GEITje 7B Ultra: A Conversational Model for Dutch
GEITje 7B Ultra is a 7 billion parameter instruction/chat model developed by Bram Vanroy, specifically designed for the Dutch language. It is built upon the Mistral architecture and has undergone alignment through AI feedback using Direct Preference Optimization (DPO).
Key Capabilities & Features
- Dutch Language Specialization: Fine-tuned extensively on Dutch data, making it highly proficient in generating and understanding Dutch text.
- AI Feedback Alignment: Utilizes a synthetic DPO dataset of around 56 million tokens, generated with GPT-4-Turbo and Rijgersberg/GEITje-7B-chat, to enhance conversational quality and alignment.
- Conversational Model: Optimized for interactive chat and instruction-following in Dutch, supporting system messages through the Zephyr chat template.

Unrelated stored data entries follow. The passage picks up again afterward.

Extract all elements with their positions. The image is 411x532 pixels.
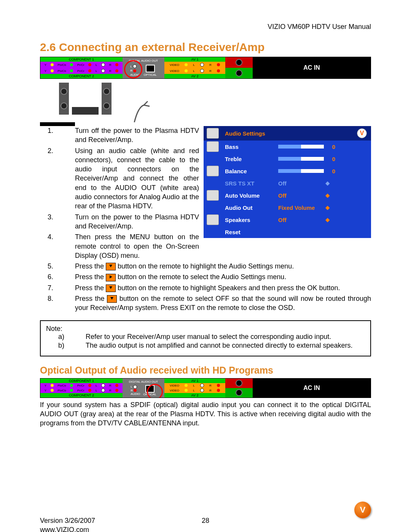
wrench-icon xyxy=(207,214,219,225)
page-number: 28 xyxy=(202,517,209,525)
svideo-2-jack xyxy=(225,68,253,78)
av-2-label: AV 2 xyxy=(164,74,225,78)
remote-down-button-icon xyxy=(107,295,117,303)
vizio-badge-icon: V xyxy=(357,128,367,138)
remote-down-button-icon xyxy=(106,263,116,270)
osd-audio-settings-panel: Audio Settings V Bass0 Treble0 Balance0 … xyxy=(204,126,371,238)
version-text: Version 3/26/2007 xyxy=(40,517,95,525)
highlight-circle-icon xyxy=(147,384,163,398)
speaker-system-icon xyxy=(40,79,112,126)
note-box: Note: a)Refer to your Receiver/Amp user … xyxy=(40,320,371,356)
audio-cable-icon xyxy=(127,99,157,126)
component-2-label: COMPONENT 2 xyxy=(40,74,123,78)
sub-heading: Optical Output of Audio received with HD… xyxy=(40,365,371,376)
optical-port-icon xyxy=(146,65,155,72)
av-1-label: AV 1 xyxy=(164,57,225,62)
osd-title: Audio Settings xyxy=(222,130,278,137)
vizio-logo-icon: V xyxy=(354,502,371,518)
tv-icon xyxy=(207,128,219,139)
manual-page: VIZIO VM60P HDTV User Manual 2.6 Connect… xyxy=(0,0,411,532)
document-header: VIZIO VM60P HDTV User Manual xyxy=(40,23,371,31)
note-title: Note: xyxy=(46,325,365,333)
ac-in-label: AC IN xyxy=(253,57,371,78)
section-heading: 2.6 Connecting an external Receiver/Amp xyxy=(40,41,371,54)
remote-right-button-icon xyxy=(106,274,116,281)
svideo-1-jack xyxy=(225,57,253,68)
setup-icon xyxy=(207,190,219,201)
remote-down-button-icon xyxy=(106,284,116,292)
lock-icon xyxy=(207,166,219,176)
rear-panel-diagram: COMPONENT 1 YPb/CbPr/CrLR YPb/CbPr/CrLR … xyxy=(40,57,371,79)
component-1-label: COMPONENT 1 xyxy=(40,57,123,62)
url-text: www.VIZIO.com xyxy=(40,526,89,532)
rear-panel-diagram: COMPONENT 1 YPb/CbPr/CrLR YPb/CbPr/CrLR … xyxy=(40,378,371,398)
highlight-circle-icon xyxy=(124,60,142,78)
speaker-icon xyxy=(207,141,219,152)
receiver-icon xyxy=(72,107,99,115)
optical-body-text: If your sound system has a SPDIF (optica… xyxy=(40,400,371,428)
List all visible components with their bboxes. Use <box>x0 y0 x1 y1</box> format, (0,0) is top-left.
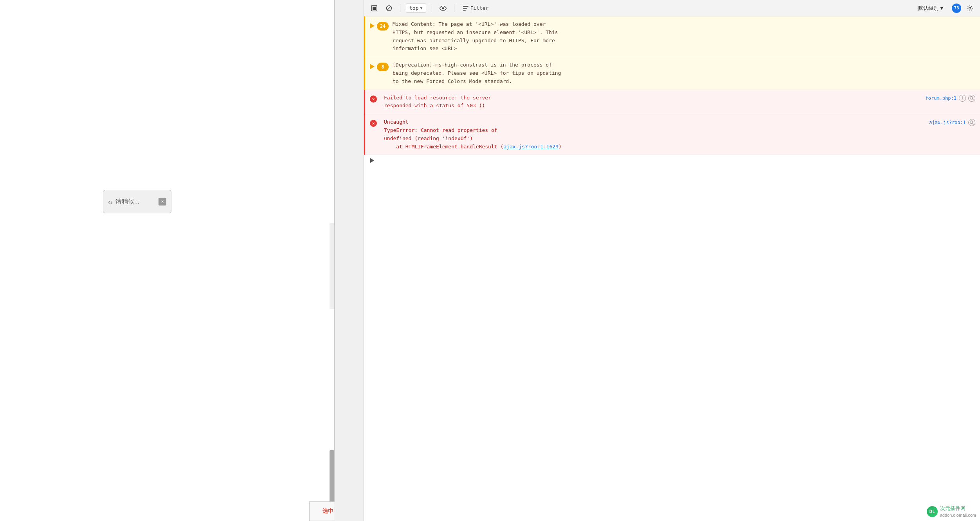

- Performance: In Dutch-specific benchmarks, it generally outperforms earlier GEITje models, though these benchmarks are noted to have limitations.
Training Details
The model is a DPO continuation of BramVanroy/GEITje-7B-ultra-sft, which was further pretrained on Dutch data based on Rijgersberg/GEITje-7B. It was trained in full (without LoRA) using bfloat16 and Flash Attention 2 on A100 GPUs. A hyperparameter search led to a beta value of 0.1 for DPO, which improved results compared to default settings.
Intended Uses & Limitations
GEITje 7B Ultra is suitable for conversational AI applications requiring strong Dutch language capabilities. However, users should be aware that due to its training on synthetic data created with OpenAI/Azure services, this model cannot be used for commercial purposes. It may also generate incorrect, misleading, or potentially offensive content, and should be used at your own risk.